(Stored data entries)

- - - -

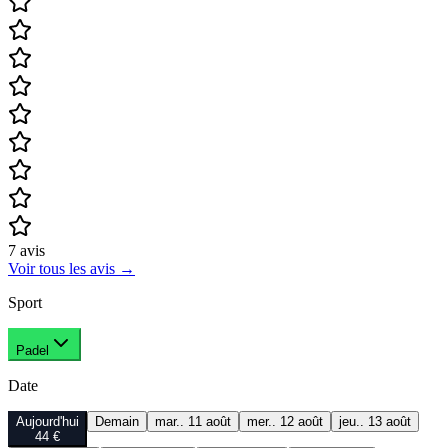
7
avis
Voir tous les avis
→
Sport
Padel
Date
Aujourd'hui
Demain
mar.. 11 août
mer.. 12 août
jeu.. 13 août
44 €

- - - -

**EXERCISE DESCRIPTION**
Copy out each line of the data exactly as it reads; skip the pictures.

**SOLUTION FOR THIS TASK**
7
avis
Voir tous les avis
→
Sport
Padel
Date
Aujourd'hui
Demain
mar.. 11 août
mer.. 12 août
jeu.. 13 août
44 €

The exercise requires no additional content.